**To do:** In every line of the records, look for "preconceito", then report how many lines have it and nothing else.

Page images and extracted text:
▬▬▬▬▬▬▬▬▬▬

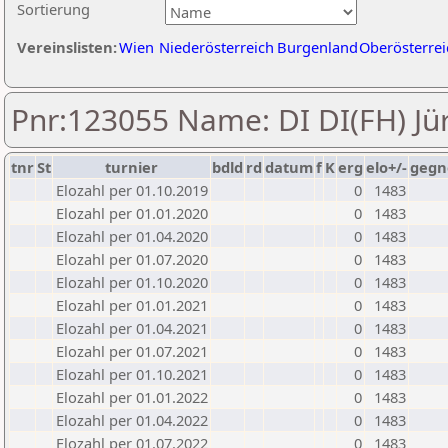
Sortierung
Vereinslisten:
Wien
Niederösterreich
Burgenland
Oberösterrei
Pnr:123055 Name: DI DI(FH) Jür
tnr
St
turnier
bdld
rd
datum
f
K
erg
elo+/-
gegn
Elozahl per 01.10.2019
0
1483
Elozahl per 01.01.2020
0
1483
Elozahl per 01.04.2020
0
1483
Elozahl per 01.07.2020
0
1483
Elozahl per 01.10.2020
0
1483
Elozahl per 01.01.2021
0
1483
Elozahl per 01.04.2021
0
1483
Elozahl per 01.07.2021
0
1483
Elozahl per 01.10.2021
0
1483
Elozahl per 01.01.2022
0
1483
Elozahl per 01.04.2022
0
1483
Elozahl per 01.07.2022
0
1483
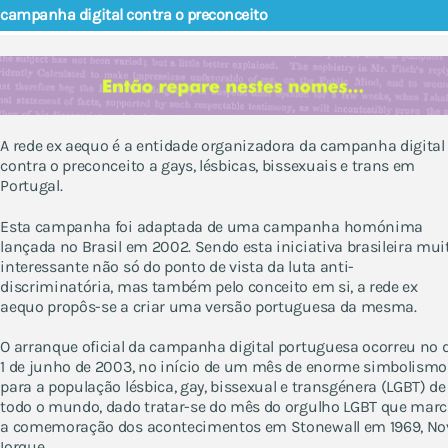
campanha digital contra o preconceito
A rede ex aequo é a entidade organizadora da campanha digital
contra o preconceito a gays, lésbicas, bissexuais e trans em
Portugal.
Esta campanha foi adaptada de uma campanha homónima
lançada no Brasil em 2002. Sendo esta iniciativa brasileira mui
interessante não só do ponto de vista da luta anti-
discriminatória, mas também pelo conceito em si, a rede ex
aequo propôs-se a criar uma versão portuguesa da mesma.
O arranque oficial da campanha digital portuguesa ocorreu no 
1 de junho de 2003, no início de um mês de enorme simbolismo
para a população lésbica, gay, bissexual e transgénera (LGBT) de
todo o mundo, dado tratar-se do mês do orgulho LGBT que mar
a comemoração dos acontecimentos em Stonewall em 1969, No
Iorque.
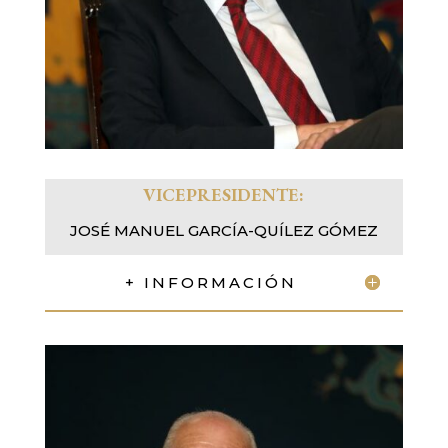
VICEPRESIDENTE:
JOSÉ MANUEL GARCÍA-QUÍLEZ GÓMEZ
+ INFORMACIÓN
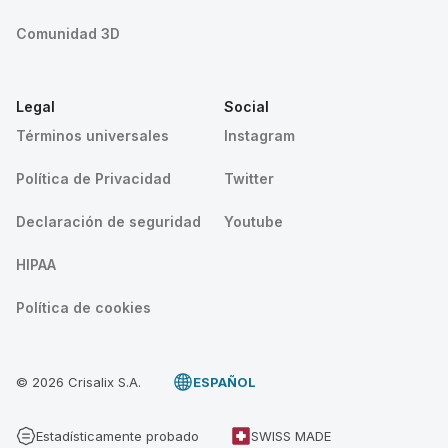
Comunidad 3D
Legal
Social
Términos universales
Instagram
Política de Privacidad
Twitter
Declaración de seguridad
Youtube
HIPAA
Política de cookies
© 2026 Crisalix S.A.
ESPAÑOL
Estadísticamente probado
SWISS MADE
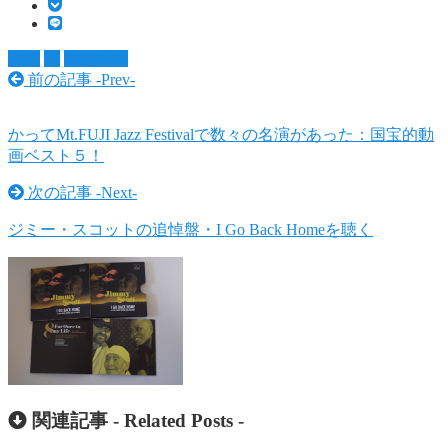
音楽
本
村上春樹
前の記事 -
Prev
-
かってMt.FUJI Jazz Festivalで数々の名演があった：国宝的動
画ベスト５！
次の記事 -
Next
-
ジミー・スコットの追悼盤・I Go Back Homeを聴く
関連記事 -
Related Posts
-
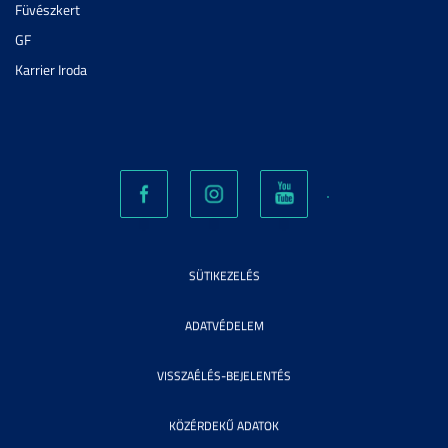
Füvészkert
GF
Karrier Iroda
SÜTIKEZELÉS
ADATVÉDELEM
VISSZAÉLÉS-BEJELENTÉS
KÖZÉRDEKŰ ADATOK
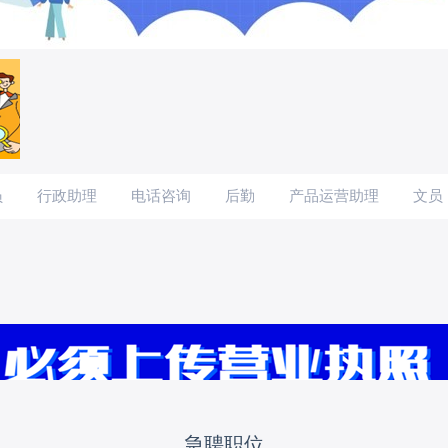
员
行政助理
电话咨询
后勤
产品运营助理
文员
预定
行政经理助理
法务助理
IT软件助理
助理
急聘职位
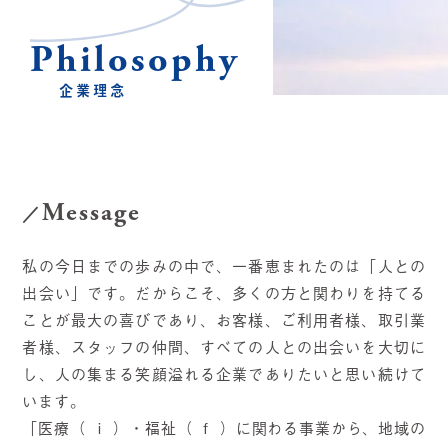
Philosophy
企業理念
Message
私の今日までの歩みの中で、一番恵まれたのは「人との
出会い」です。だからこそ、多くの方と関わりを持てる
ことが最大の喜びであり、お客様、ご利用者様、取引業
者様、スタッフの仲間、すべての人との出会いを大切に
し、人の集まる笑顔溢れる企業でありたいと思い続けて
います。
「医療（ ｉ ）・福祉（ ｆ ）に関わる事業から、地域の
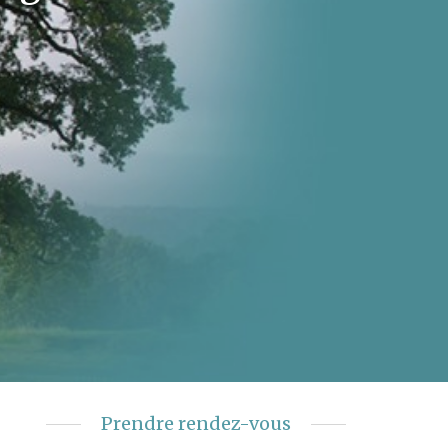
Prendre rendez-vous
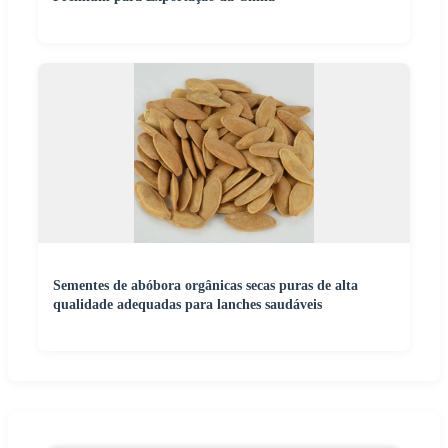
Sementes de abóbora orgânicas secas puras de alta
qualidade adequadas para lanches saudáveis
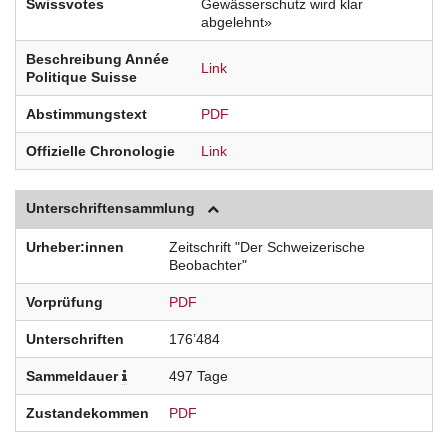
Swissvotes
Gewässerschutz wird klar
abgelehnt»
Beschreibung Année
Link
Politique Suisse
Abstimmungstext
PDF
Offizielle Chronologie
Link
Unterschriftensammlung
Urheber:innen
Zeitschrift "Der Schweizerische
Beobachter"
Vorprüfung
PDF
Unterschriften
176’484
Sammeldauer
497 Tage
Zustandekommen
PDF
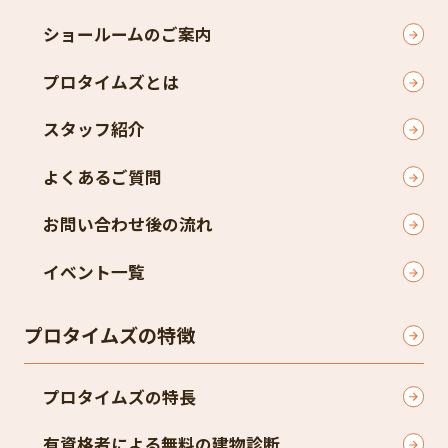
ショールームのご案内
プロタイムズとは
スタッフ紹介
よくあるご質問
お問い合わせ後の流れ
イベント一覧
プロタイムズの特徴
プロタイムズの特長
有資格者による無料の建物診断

▬▬▬▬▬▬▬▬▬▬

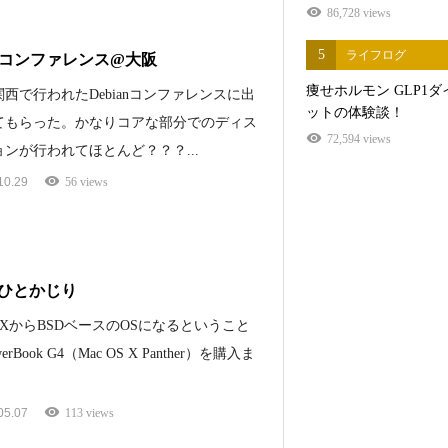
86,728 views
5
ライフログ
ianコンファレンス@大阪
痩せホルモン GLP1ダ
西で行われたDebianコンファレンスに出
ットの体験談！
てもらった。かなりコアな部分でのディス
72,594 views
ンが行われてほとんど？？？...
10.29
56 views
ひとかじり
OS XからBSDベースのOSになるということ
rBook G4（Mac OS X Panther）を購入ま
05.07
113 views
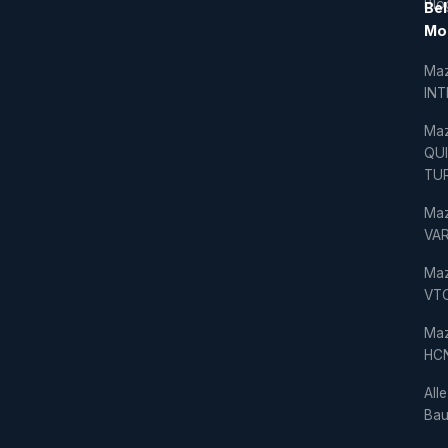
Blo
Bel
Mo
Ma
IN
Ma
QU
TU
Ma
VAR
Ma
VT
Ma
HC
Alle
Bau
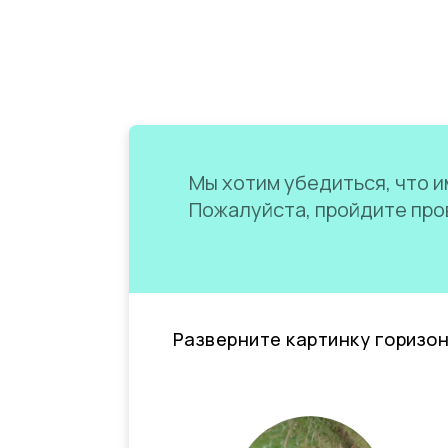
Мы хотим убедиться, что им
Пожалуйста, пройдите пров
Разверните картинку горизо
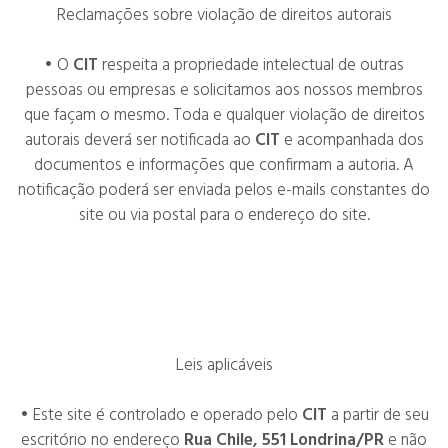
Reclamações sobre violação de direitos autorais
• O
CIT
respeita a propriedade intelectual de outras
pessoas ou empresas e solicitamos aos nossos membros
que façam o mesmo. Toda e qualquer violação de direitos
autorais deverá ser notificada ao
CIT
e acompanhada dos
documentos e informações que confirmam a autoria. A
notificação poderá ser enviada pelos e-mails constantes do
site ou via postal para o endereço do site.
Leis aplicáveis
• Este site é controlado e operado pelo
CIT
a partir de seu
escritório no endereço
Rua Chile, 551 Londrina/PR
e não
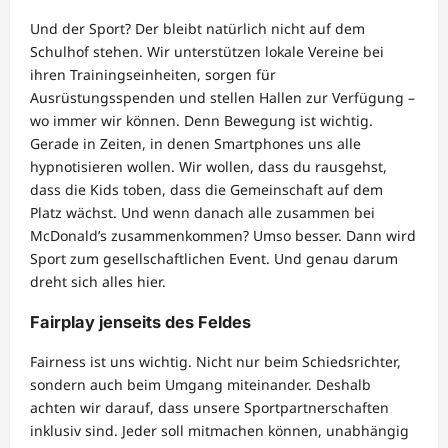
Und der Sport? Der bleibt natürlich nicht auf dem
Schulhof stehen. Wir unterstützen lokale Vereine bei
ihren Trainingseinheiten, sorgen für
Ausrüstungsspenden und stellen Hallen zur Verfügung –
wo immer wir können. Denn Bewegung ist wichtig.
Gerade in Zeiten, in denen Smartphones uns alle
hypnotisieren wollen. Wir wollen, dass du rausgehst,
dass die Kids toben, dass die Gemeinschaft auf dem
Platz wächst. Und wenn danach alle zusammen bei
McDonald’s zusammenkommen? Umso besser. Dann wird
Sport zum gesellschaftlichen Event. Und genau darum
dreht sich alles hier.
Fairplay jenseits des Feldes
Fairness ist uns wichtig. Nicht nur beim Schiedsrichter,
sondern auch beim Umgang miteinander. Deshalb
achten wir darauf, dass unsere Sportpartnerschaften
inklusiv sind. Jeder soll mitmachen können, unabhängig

▬▬▬▬▬▬▬▬▬▬

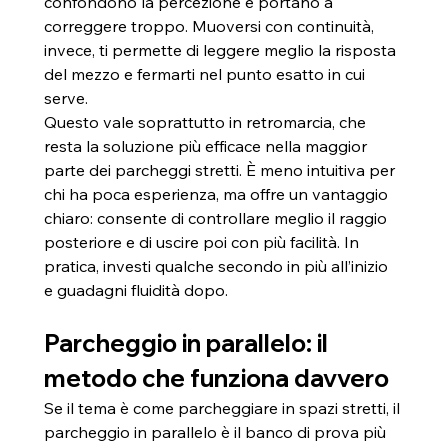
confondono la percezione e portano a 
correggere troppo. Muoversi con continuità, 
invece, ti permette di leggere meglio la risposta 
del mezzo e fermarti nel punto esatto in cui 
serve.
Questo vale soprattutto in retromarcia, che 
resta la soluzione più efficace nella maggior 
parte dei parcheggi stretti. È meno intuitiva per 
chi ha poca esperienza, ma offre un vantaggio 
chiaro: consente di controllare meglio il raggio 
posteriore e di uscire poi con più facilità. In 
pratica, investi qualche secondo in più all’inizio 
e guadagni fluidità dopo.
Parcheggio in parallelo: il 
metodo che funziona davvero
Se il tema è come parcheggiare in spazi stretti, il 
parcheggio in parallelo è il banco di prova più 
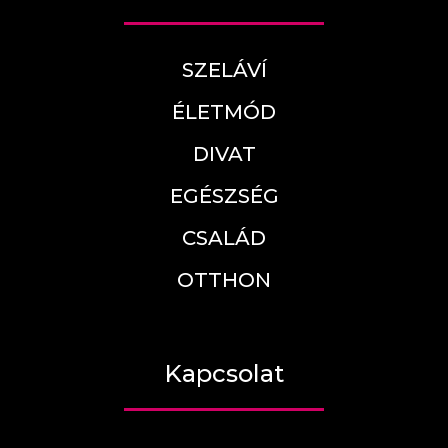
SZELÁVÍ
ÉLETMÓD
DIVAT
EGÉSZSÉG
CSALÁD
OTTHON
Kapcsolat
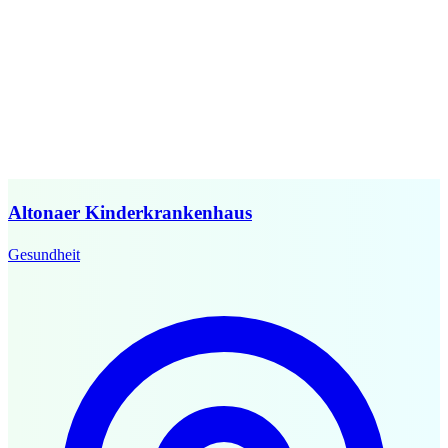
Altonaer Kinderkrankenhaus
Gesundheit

▬▬▬▬▬▬▬▬▬▬

**Response to this task:** 2